BRIEF: Once you find the line with "താഴ്‌വരയെ (Shaksgam Valley) ചൊല്ലി ഇന്ത്യയും" in the data that follows, repeat it and every line after it exactly, through the line with "പ്രയോഗിക്കാന്‍ തുടങ്ങിയതോടെ".

SUPPLIED ENTRIES:
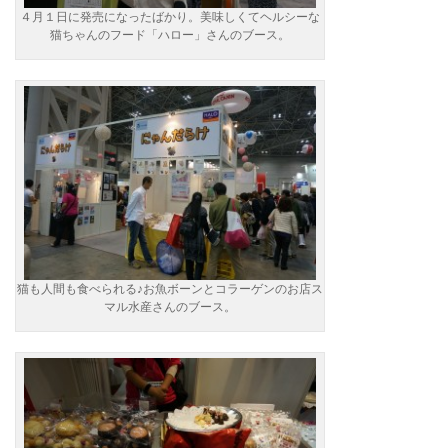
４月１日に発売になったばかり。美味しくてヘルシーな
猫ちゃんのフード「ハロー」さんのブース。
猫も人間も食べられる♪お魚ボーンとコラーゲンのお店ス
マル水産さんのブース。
* * *
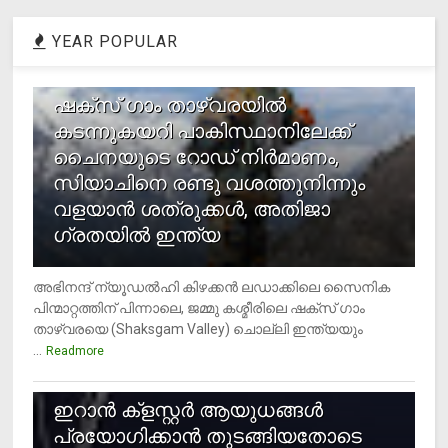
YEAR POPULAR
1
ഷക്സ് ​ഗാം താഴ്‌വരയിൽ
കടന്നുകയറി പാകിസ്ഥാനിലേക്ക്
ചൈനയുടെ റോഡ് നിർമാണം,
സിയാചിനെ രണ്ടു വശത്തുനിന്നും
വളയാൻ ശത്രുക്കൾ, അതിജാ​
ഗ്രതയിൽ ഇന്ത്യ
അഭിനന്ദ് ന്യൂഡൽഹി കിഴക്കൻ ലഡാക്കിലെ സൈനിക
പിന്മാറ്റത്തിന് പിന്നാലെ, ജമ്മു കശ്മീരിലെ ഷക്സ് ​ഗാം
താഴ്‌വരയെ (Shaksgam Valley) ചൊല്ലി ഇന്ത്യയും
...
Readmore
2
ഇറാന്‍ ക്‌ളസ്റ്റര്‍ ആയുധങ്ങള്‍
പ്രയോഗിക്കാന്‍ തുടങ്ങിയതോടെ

WRITTEN SOLUTION:
താഴ്‌വരയെ (Shaksgam Valley) ചൊല്ലി ഇന്ത്യയും
...
Readmore
2
ഇറാന്‍ ക്‌ളസ്റ്റര്‍ ആയുധങ്ങള്‍
പ്രയോഗിക്കാന്‍ തുടങ്ങിയതോടെ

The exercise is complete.